Your task is to filter the data below down to the lines holding "rect".

Dataset entries:
# # # # # # #

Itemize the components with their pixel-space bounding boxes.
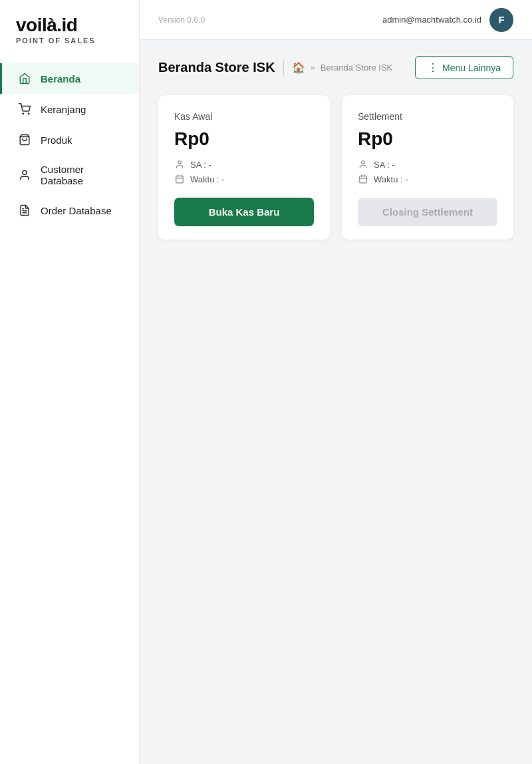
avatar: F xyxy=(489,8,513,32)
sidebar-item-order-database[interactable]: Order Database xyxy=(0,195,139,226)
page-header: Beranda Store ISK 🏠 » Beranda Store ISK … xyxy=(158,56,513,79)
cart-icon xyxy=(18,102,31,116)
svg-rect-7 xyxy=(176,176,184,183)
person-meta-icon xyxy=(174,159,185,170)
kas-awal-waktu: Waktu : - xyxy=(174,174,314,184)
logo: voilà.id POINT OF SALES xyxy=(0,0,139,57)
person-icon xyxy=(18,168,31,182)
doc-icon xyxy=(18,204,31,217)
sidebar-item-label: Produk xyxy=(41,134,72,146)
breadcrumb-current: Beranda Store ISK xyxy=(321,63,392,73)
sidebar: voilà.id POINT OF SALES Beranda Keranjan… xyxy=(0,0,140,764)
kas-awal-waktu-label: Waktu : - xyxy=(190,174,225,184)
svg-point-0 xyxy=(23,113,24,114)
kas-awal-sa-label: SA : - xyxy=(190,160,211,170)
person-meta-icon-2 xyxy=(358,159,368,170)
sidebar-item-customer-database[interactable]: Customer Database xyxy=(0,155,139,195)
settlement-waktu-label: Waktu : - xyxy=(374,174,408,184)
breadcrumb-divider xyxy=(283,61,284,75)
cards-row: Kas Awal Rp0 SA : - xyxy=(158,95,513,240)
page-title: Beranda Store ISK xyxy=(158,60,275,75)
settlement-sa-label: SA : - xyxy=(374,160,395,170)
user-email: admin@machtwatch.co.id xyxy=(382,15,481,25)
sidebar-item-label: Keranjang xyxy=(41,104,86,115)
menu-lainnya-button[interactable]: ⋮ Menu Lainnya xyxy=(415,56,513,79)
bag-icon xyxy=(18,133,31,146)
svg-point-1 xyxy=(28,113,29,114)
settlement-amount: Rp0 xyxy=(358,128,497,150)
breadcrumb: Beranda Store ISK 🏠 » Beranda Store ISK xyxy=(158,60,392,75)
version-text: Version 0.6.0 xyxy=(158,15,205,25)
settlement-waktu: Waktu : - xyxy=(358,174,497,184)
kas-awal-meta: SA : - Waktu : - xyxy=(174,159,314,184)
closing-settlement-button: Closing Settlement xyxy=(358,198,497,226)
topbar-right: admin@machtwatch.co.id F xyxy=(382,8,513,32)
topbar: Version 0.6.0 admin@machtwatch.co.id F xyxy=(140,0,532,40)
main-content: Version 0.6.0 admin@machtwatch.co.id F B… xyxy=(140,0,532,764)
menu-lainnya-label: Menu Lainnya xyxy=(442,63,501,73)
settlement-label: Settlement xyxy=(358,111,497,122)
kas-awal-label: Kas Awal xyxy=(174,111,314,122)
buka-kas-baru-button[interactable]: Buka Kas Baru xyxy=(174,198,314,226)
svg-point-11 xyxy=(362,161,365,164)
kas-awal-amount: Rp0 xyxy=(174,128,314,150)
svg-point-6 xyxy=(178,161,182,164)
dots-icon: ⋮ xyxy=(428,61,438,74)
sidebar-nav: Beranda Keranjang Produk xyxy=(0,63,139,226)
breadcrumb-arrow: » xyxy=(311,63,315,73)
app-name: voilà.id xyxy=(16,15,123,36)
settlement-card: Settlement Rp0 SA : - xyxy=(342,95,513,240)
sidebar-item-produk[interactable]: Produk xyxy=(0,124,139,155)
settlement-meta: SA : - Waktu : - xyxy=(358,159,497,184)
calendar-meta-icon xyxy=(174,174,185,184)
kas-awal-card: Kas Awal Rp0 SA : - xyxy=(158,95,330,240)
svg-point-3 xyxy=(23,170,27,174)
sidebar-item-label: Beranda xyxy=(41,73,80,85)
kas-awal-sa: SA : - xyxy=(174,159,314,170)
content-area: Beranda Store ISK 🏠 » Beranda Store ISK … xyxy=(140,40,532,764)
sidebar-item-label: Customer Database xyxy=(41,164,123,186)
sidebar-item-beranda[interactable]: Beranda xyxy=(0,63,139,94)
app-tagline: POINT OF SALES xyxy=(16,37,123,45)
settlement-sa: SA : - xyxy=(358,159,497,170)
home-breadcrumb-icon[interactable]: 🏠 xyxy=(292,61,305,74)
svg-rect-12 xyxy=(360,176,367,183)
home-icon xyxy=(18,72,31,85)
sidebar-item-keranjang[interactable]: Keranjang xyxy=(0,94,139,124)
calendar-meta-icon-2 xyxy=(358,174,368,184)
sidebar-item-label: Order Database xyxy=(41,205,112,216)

# # # # # # #

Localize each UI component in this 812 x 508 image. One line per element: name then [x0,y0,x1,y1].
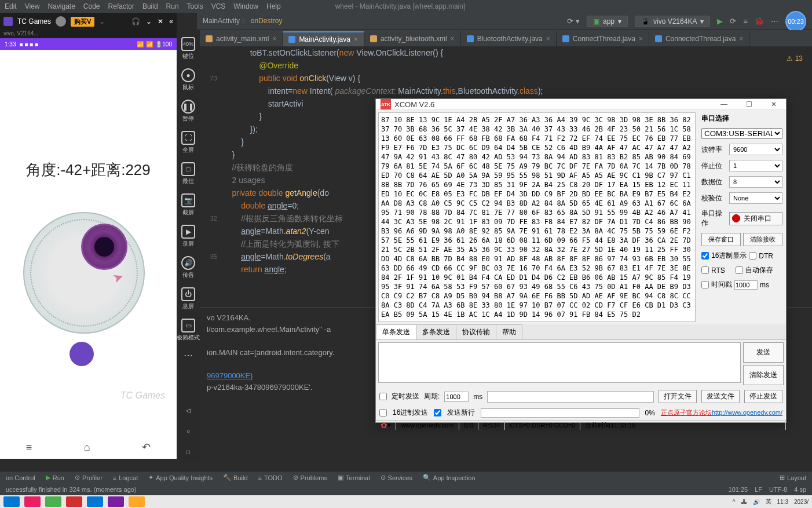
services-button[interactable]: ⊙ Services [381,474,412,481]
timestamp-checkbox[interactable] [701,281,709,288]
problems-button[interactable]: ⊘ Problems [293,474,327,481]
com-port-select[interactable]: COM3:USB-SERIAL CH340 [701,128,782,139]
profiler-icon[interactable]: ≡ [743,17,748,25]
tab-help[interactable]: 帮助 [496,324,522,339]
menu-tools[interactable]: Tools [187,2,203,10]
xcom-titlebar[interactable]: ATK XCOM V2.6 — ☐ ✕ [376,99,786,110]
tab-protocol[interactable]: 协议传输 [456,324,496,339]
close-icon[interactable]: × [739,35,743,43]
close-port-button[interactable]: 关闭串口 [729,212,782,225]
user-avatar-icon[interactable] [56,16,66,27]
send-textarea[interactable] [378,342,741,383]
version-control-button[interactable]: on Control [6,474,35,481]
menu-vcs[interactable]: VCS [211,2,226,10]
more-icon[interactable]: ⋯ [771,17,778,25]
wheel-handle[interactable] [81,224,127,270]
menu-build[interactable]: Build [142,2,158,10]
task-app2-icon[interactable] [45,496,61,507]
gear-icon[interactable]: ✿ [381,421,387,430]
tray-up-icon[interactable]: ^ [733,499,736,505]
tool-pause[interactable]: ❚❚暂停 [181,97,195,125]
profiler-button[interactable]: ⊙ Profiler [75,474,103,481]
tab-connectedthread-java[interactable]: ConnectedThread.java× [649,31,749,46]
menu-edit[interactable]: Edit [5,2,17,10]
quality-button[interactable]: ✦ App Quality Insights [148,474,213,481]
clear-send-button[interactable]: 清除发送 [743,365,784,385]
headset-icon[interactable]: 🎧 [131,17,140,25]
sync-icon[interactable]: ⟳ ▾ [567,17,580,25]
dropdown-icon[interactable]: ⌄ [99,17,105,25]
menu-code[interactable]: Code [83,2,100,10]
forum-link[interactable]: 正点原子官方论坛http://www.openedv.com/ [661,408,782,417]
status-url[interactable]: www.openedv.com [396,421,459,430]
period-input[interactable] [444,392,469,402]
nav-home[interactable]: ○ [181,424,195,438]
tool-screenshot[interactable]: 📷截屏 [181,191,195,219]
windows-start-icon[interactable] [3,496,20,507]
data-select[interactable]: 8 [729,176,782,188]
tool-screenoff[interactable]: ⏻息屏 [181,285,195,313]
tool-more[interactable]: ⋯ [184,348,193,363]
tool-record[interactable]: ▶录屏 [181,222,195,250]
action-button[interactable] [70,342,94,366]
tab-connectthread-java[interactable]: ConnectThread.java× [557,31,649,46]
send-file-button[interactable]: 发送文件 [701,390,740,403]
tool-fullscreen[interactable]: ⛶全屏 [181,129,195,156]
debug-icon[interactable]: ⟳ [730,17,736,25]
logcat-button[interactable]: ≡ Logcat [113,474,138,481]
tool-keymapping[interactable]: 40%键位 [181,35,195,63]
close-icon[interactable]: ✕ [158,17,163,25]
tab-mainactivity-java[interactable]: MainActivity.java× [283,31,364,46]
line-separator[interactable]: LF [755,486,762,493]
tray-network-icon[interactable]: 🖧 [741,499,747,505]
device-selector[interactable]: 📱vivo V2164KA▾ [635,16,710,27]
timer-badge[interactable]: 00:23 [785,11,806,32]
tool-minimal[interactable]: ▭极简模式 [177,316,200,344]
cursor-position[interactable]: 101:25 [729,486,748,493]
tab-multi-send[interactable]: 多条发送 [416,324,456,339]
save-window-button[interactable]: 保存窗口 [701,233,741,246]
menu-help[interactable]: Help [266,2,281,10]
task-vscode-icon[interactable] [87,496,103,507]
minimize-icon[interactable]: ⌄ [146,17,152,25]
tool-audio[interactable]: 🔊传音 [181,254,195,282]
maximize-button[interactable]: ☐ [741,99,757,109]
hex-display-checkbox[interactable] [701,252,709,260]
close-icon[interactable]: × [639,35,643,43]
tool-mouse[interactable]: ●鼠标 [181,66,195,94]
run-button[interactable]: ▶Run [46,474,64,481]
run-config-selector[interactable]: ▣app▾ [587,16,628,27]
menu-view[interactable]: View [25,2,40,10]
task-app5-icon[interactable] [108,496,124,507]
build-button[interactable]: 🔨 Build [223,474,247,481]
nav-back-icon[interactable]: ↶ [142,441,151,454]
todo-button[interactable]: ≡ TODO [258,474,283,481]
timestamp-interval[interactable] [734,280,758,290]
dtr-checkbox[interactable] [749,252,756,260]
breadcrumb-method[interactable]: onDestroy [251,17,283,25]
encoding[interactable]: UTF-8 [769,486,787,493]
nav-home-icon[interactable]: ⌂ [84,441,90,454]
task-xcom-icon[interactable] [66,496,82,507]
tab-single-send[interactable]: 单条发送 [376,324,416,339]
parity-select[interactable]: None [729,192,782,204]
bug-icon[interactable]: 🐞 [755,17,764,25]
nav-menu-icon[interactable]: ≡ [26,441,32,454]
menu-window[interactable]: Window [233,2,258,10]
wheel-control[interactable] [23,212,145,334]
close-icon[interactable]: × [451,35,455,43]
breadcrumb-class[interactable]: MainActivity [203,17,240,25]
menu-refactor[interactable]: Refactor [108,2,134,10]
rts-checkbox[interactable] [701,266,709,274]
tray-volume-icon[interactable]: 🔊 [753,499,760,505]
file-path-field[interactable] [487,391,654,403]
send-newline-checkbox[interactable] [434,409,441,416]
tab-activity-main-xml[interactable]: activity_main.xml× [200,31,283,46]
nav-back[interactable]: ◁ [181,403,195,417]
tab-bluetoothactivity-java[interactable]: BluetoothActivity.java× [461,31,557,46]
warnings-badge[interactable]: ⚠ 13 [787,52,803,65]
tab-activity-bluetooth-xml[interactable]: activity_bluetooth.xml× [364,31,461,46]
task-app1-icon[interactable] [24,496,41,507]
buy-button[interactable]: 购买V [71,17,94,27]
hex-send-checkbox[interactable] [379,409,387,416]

# # # # # # #

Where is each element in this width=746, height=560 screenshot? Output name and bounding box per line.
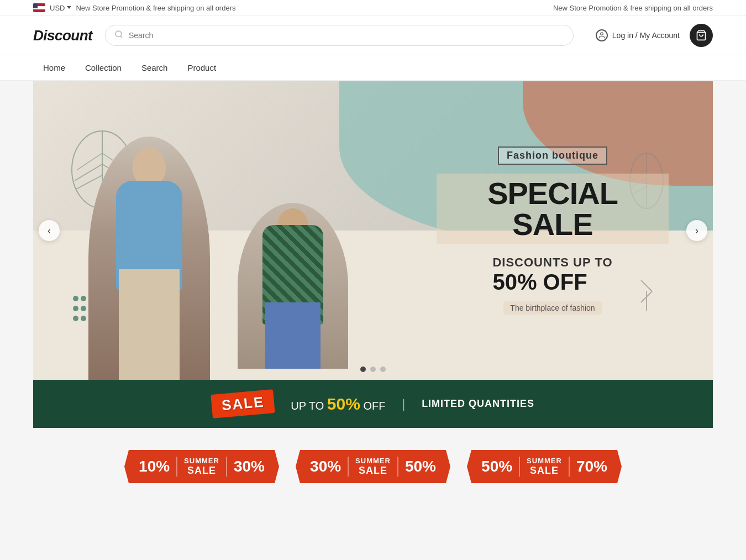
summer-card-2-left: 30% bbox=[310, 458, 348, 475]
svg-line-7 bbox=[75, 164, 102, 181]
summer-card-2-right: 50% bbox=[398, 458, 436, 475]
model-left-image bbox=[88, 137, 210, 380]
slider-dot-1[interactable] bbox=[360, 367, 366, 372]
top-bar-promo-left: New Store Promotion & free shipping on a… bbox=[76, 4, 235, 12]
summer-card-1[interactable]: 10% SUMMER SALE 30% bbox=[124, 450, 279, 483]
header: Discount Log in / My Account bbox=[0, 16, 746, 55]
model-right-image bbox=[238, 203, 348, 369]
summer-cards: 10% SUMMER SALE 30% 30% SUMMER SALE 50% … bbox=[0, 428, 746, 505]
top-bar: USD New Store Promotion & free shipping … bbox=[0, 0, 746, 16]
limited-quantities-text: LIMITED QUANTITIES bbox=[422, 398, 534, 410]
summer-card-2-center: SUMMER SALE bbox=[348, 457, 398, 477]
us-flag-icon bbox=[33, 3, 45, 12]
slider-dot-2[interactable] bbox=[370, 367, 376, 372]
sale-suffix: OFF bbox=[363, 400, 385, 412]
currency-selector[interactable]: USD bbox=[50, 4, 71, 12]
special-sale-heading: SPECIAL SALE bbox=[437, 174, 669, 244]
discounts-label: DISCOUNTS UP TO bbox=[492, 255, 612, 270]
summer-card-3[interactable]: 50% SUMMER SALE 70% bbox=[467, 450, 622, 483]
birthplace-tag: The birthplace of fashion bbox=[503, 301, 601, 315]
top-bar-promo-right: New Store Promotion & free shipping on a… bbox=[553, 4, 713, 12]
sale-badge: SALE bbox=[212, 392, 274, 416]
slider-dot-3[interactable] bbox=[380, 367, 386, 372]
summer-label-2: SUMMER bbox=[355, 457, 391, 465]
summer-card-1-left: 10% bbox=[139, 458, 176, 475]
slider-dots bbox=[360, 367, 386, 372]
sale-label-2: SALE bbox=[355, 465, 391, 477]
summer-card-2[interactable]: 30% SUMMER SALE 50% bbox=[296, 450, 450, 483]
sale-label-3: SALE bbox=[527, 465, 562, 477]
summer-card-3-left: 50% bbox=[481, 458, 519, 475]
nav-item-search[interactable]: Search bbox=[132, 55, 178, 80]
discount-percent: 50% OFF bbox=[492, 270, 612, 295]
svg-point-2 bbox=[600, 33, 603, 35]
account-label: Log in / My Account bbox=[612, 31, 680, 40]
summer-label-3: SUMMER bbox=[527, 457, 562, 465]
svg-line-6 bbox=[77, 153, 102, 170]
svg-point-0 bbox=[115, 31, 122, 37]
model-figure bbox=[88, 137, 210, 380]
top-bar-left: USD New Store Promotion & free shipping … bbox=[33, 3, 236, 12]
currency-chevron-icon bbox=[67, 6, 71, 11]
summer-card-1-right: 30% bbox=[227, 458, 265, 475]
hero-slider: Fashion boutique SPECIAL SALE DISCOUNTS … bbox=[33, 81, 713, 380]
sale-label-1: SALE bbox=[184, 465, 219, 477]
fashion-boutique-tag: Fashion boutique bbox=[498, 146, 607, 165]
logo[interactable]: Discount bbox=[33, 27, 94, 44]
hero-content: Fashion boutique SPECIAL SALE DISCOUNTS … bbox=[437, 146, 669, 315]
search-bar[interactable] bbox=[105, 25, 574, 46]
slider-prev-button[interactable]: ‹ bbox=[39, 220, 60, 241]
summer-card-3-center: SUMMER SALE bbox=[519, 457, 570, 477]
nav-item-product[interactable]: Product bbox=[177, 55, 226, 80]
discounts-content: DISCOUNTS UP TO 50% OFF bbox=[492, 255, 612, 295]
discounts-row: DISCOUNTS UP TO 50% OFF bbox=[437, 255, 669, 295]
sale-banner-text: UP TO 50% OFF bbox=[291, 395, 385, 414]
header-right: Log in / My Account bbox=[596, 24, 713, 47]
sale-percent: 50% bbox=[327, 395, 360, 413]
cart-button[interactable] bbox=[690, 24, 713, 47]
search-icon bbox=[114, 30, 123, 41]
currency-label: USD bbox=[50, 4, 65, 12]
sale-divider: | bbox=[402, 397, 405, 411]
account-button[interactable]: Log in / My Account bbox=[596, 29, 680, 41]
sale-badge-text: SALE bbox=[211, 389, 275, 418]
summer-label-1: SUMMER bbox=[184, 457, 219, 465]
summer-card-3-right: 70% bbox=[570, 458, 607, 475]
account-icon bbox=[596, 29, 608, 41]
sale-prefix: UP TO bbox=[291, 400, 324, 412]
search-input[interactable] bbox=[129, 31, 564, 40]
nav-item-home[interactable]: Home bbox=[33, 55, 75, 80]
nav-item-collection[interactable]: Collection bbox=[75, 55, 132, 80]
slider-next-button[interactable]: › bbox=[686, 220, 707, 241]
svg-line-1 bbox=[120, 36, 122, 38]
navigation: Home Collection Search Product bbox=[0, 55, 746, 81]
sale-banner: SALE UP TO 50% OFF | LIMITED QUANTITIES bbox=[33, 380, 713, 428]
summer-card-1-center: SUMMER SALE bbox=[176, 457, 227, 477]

# # # # # # #

Result for this exercise:
svg-rect-7 xyxy=(176,176,184,183)
svg-rect-12 xyxy=(360,176,367,183)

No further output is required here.